**Extracted entries:**

───

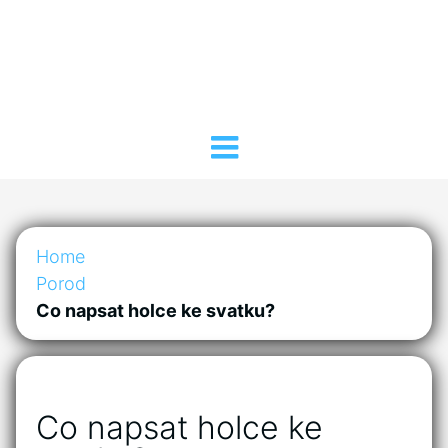
Home
Porod
Co napsat holce ke svatku?
Co napsat holce ke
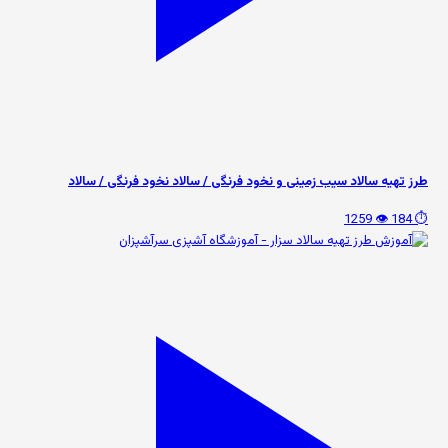
طرز تهیه سالاد سیب زمینی و نخود فرنگی / سالاد نخود فرنگی / سالاد
👁️ 1259
⏱️ 184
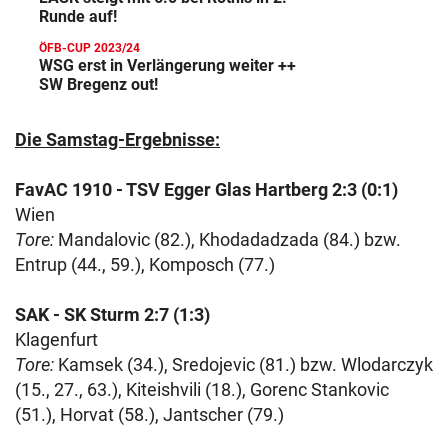
Runde auf!
ÖFB-CUP 2023/24
WSG erst in Verlängerung weiter ++
SW Bregenz out!
Die Samstag-Ergebnisse:
FavAC 1910 - TSV Egger Glas Hartberg 2:3 (0:1)
Wien
Tore:
Mandalovic (82.), Khodadadzada (84.) bzw.
Entrup (44., 59.), Komposch (77.)
SAK - SK Sturm 2:7 (1:3)
Klagenfurt
Tore:
Kamsek (34.), Sredojevic (81.) bzw. Wlodarczyk
(15., 27., 63.), Kiteishvili (18.), Gorenc Stankovic
(51.), Horvat (58.), Jantscher (79.)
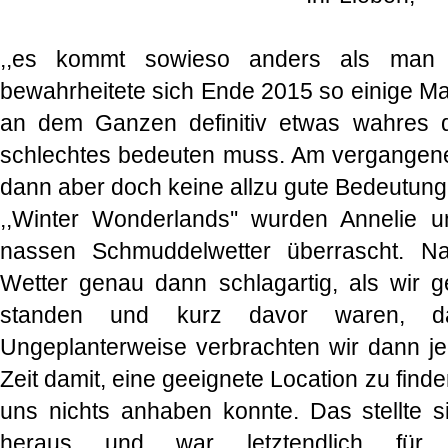
,,es kommt sowieso anders als man d
bewahrheitete sich Ende 2015 so einige Mal
an dem Ganzen definitiv etwas wahres d
schlechtes bedeuten muss. Am vergangene
dann aber doch keine allzu gute Bedeutung,
,,Winter Wonderlands'' wurden Annelie u
nassen Schmuddelwetter überrascht. Na
Wetter genau dann schlagartig, als wir g
standen und kurz davor waren, da
Ungeplanterweise verbrachten wir dann je
Zeit damit, eine geeignete Location zu fin
uns nichts anhaben konnte. Das stellte si
heraus und war letztendlich für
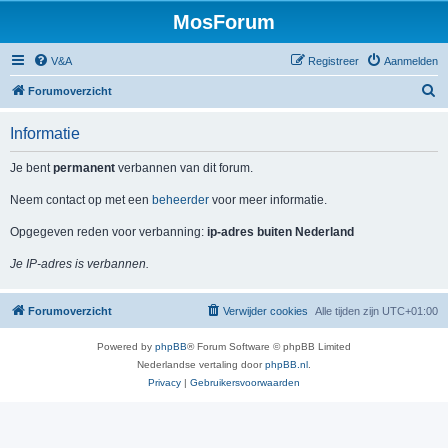
MosForum
V&A
Registreer
Aanmelden
Z
Forumoverzicht
o
Informatie
e
k
Je bent
permanent
verbannen van dit forum.
Neem contact op met een
beheerder
voor meer informatie.
Opgegeven reden voor verbanning:
ip-adres buiten Nederland
Je IP-adres is verbannen.
Forumoverzicht
Verwijder cookies
Alle tijden zijn
UTC+01:00
Powered by
phpBB
® Forum Software © phpBB Limited
Nederlandse vertaling door
phpBB.nl
.
Privacy
|
Gebruikersvoorwaarden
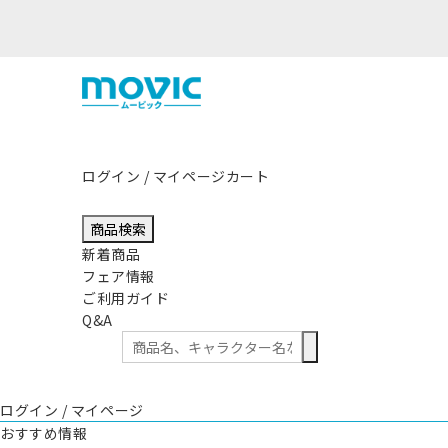
熊本県熊本地方を震源とする地震の影響につきまして
ログイン / マイページ
カート
商品検索
新着商品
フェア情報
ご利用ガイド
Q&A
ログイン / マイページ
おすすめ情報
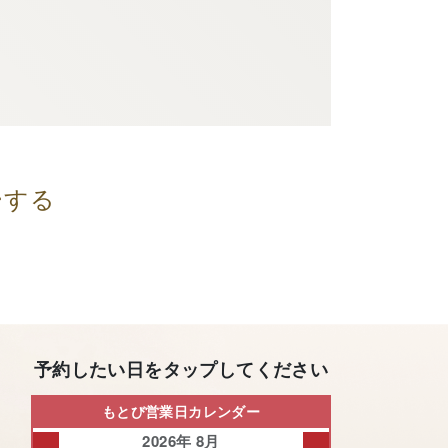
ーする
予約したい日をタップしてください
もとび営業日カレンダー
2026年 8月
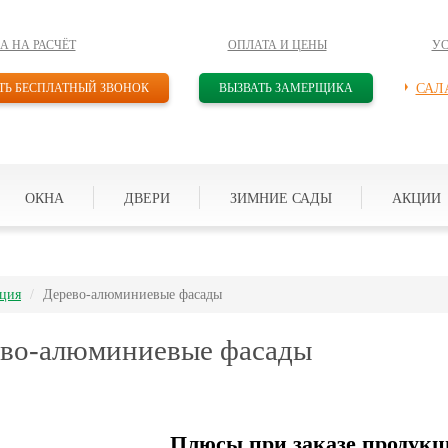
А НА РАСЧЁТ
ОПЛАТА И ЦЕНЫ
У
ТЬ БЕСПЛАТНЫЙ ЗВОНОК
ВЫЗВАТЬ ЗАМЕРЩИКА
САЛ
ОКНА
ДВЕРИ
ЗИМНИЕ САДЫ
АКЦИИ
ция
Дерево-алюминиевые фасады
во-алюминиевые фасады
Плюсы при заказе продукц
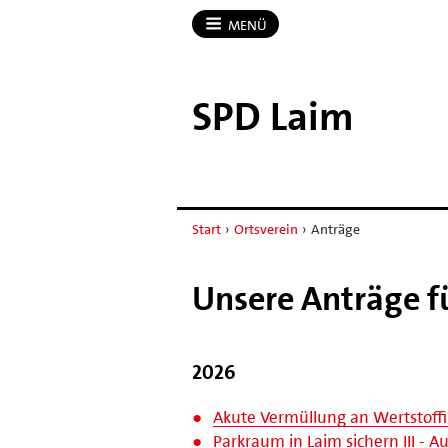
MENÜ
SPD Laim
Start
›
Ortsverein
›
Anträge
Unsere Anträge f
2026
Akute Vermüllung an Wertstoff
Parkraum in Laim sichern III - 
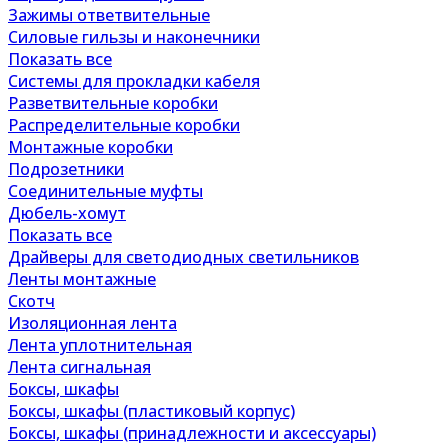
Зажимы ответвительные
Силовые гильзы и наконечники
Показать все
Системы для прокладки кабеля
Разветвительные коробки
Распределительные коробки
Монтажные коробки
Подрозетники
Соединительные муфты
Дюбель-хомут
Показать все
Драйверы для светодиодных светильников
Ленты монтажные
Скотч
Изоляционная лента
Лента уплотнительная
Лента сигнальная
Боксы, шкафы
Боксы, шкафы (пластиковый корпус)
Боксы, шкафы (принадлежности и аксессуары)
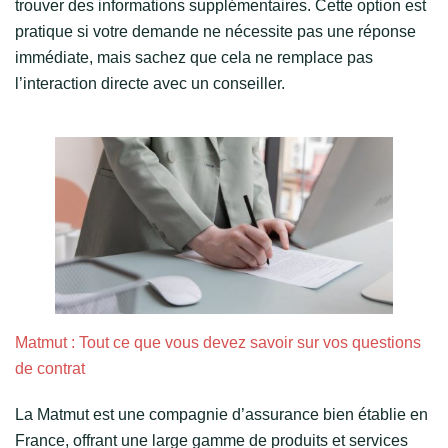
trouver des informations supplémentaires. Cette option est
pratique si votre demande ne nécessite pas une réponse
immédiate, mais sachez que cela ne remplace pas
l’interaction directe avec un conseiller.
Matmut : Tout ce que vous devez savoir sur vos questions
de contrat
La Matmut est une compagnie d’assurance bien établie en
France, offrant une large gamme de produits et services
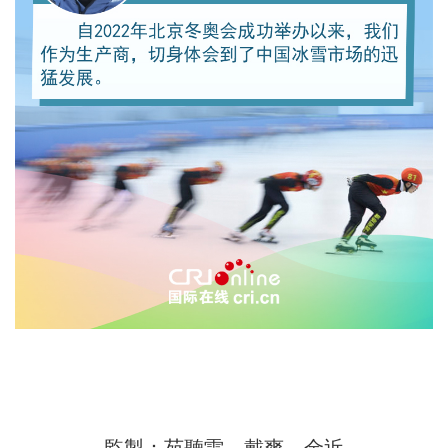
監製：苑聽雷、戴爽、金近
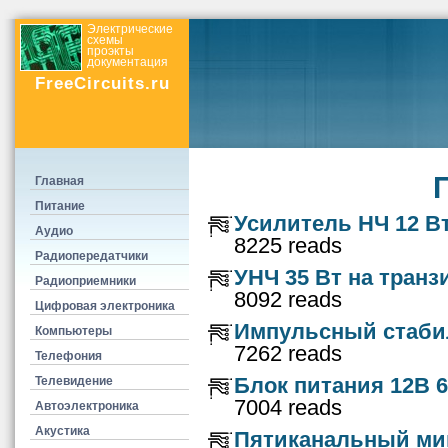
Электрические
схемы
проэкты
документация
FreeCircuits.ru
Главная
Питание
Усилитель НЧ 12 Вт
Аудио
8225 reads
Радиопередатчики
УНЧ 35 Вт на транз
Радиоприемники
8092 reads
Цифровая электроника
Импульсный стаби
Компьютеры
7262 reads
Телефония
Блок питания 12В 
Телевидение
7004 reads
Автоэлектроника
Акустика
Пятиканальный ми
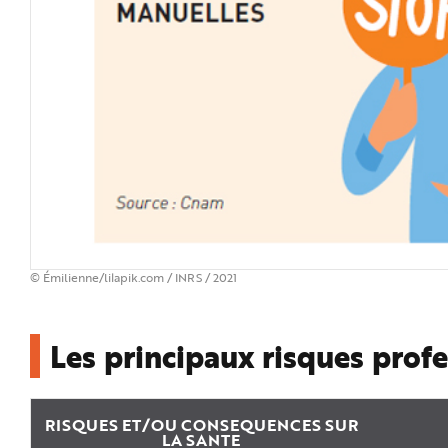
© Émilienne/lilapik.com / INRS / 2021
Les principaux risques prof
RISQUES ET/OU CONSEQUENCES SUR
LA SANTE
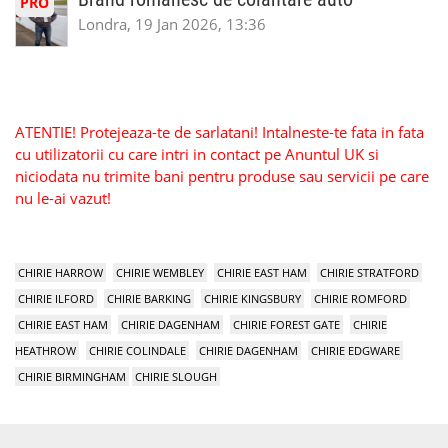
PRO
Londra, 19 Jan 2026, 13:36
ATENTIE! Protejeaza-te de sarlatani! Intalneste-te fata in fata
cu utilizatorii cu care intri in contact pe Anuntul UK si
niciodata nu trimite bani pentru produse sau servicii pe care
nu le-ai vazut!
CHIRIE HARROW
CHIRIE WEMBLEY
CHIRIE EAST HAM
CHIRIE STRATFORD
CHIRIE ILFORD
CHIRIE BARKING
CHIRIE KINGSBURY
CHIRIE ROMFORD
CHIRIE EAST HAM
CHIRIE DAGENHAM
CHIRIE FOREST GATE
CHIRIE
HEATHROW
CHIRIE COLINDALE
CHIRIE DAGENHAM
CHIRIE EDGWARE
CHIRIE BIRMINGHAM
CHIRIE SLOUGH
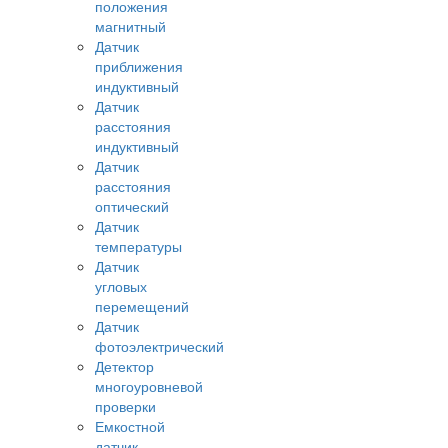
положения
магнитный
Датчик
приближения
индуктивный
Датчик
расстояния
индуктивный
Датчик
расстояния
оптический
Датчик
температуры
Датчик
угловых
перемещений
Датчик
фотоэлектрический
Детектор
многоуровневой
проверки
Емкостной
датчик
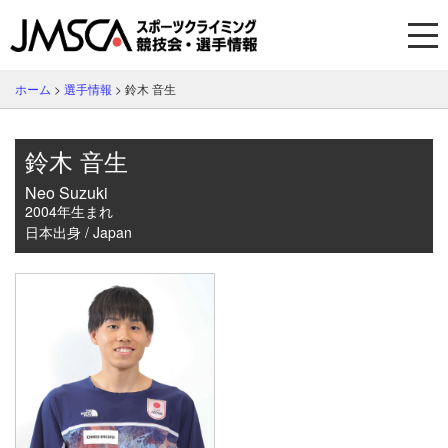
ホーム
>
選手情報
>
鈴木 音生
鈴木 音生
Neo Suzuki
2004年生まれ
日本出身 / Japan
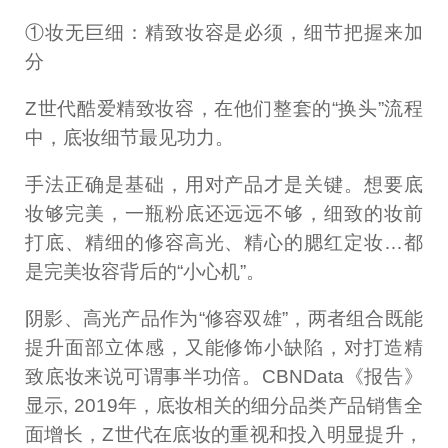
①妆无巨细：精致妆容是必须，细节把握来加
分
Z世代酷爱精致妆容，在他们整套的“换头”流程
中，底妆细节最见功力。
手法正确是基础，用对产品才是关键。想要底
妆够完美，一瓶粉底还远远不够，细致的妆前
打底、精细的修容高光、精心的腮红定妆…都
是完美妆容背后的“小心机”。
阴影、高光产品作为“修容双雄”，两者组合既能
提升面部立体感，又能修饰小缺陷，对打造精
致底妆来说可谓事半功倍。CBNData《报告》
显示, 2019年，底妆相关的细分品类产品销售全
面增长，Z世代在底妆的重视和投入明显提升，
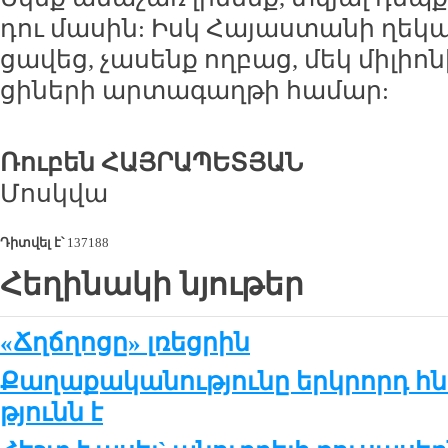
դու մա­սին: Իսկ Հա­յաս­տա­նի ղե­կա
ցա­վեց, չա­սենք ող­բաց, մեկ մի­լիո­
ցի­նե­րի ար­տա­գաղ­թի հա­մար:
Ռու­բեն ՀԱՅ­ՐԱ­ՊԵ­ՏՅԱՆ
Մոսկ­վա
Դիտվել է՝
137188
Հեղինակի նյութեր
«Ճղճղոցը» լռեցրին
Քա­ղա­քա­կա­նու­թ­յու­նը երկ­րորդ հ
թ­յունն է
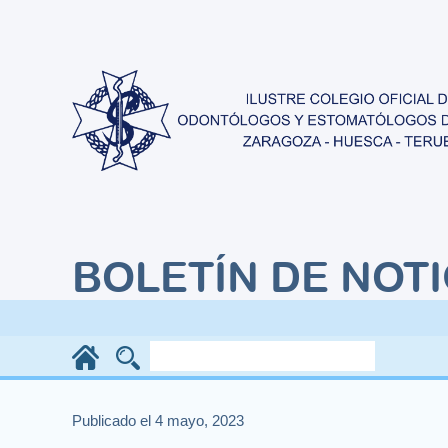
BOLETÍN DE NOTI
Publicado el 4 mayo, 2023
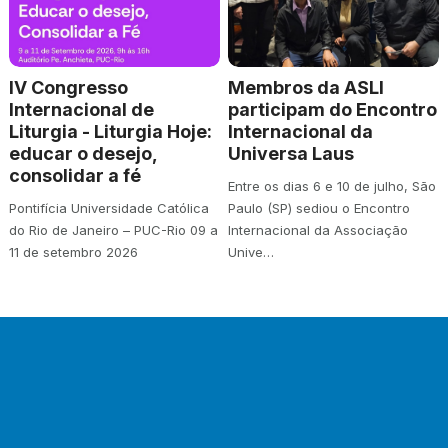
IV Congresso
Membros da ASLI
Internacional de
participam do Encontro
Liturgia - Liturgia Hoje:
Internacional da
educar o desejo,
Universa Laus
consolidar a fé
Entre os dias 6 e 10 de julho, São
Pontifícia Universidade Católica
Paulo (SP) sediou o Encontro
do Rio de Janeiro – PUC-Rio 09 a
Internacional da Associação
11 de setembro 2026
Unive…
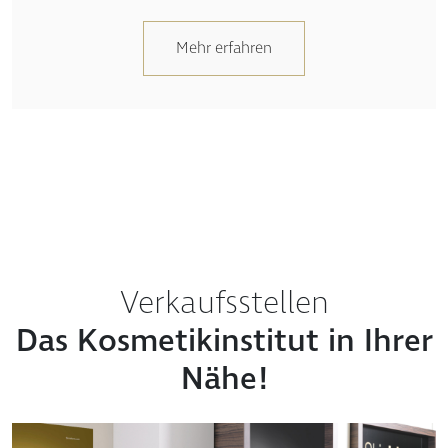
Mehr erfahren
Verkaufsstellen
Das Kosmetikinstitut in Ihrer
Nähe!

───

**What to work on:**
Lines from the records above that hold "Matmut" are the ones to list.

**Answer box:**
Matmut : Tout ce que vous devez savoir sur vos questions
La Matmut est une compagnie d’assurance bien établie en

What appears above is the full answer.